== Extracted entries ==
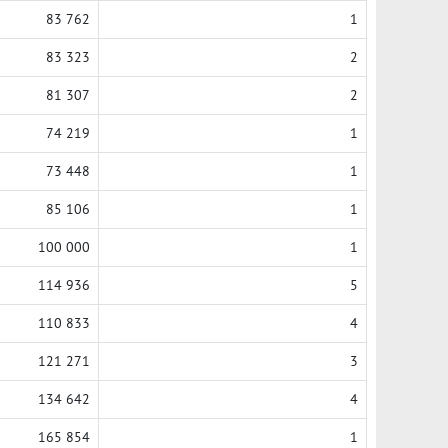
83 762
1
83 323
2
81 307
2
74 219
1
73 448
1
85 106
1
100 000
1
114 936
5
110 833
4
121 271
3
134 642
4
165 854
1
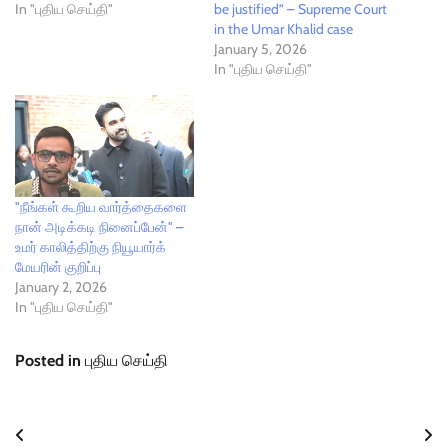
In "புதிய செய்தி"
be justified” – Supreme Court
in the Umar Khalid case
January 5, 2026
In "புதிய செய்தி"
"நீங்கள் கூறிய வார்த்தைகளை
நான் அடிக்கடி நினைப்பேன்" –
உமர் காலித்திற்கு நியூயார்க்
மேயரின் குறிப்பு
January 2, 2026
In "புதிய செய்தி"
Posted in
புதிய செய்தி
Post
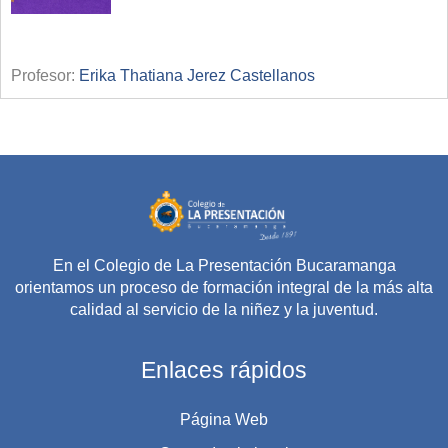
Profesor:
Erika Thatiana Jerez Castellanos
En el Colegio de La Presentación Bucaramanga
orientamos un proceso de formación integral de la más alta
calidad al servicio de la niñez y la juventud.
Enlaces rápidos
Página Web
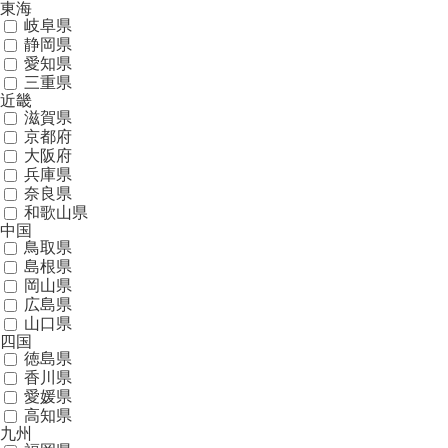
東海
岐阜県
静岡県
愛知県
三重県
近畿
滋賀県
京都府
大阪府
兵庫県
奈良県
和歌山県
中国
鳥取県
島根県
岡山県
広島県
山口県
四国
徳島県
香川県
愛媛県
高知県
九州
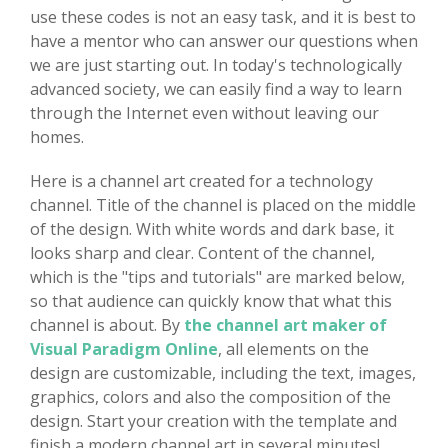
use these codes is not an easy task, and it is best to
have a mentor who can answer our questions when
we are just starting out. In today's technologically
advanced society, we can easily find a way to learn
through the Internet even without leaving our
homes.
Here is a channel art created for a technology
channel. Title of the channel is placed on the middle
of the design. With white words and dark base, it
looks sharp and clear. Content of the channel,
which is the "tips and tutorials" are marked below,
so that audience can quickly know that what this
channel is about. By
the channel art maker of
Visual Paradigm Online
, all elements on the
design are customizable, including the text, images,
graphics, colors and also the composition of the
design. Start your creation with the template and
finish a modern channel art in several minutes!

== What this task involves ==
Print the listing verbatim, images excluded.

== Expected output ==
83 762
1
83 323
2
81 307
2
74 219
1
73 448
1
85 106
1
100 000
1
114 936
5
110 833
4
121 271
3
134 642
4
165 854
1
In "புதிய செய்தி"
be justified” – Supreme Court
in the Umar Khalid case
January 5, 2026
In "புதிய செய்தி"
"நீங்கள் கூறிய வார்த்தைகளை
நான் அடிக்கடி நினைப்பேன்" –
உமர் காலித்திற்கு நியூயார்க்
மேயரின் குறிப்பு
January 2, 2026
In "புதிய செய்தி"
Posted in
புதிய செய்தி
Post
Profesor:
Erika Thatiana Jerez Castellanos
En el Colegio de La Presentación Bucaramanga
orientamos un proceso de formación integral de la más alta
calidad al servicio de la niñez y la juventud.
Enlaces rápidos
Página Web
東海
岐阜県
静岡県
愛知県
三重県
近畿
滋賀県
京都府
大阪府
兵庫県
奈良県
和歌山県
中国
鳥取県
島根県
岡山県
広島県
山口県
四国
徳島県
香川県
愛媛県
高知県
九州
use these codes is not an easy task, and it is best to
have a mentor who can answer our questions when
we are just starting out. In today's technologically
advanced society, we can easily find a way to learn
through the Internet even without leaving our
homes.
Here is a channel art created for a technology
channel. Title of the channel is placed on the middle
of the design. With white words and dark base, it
looks sharp and clear. Content of the channel,
which is the "tips and tutorials" are marked below,
so that audience can quickly know that what this
channel is about. By
the channel art maker of
Visual Paradigm Online
, all elements on the
design are customizable, including the text, images,
graphics, colors and also the composition of the
design. Start your creation with the template and
finish a modern channel art in several minutes!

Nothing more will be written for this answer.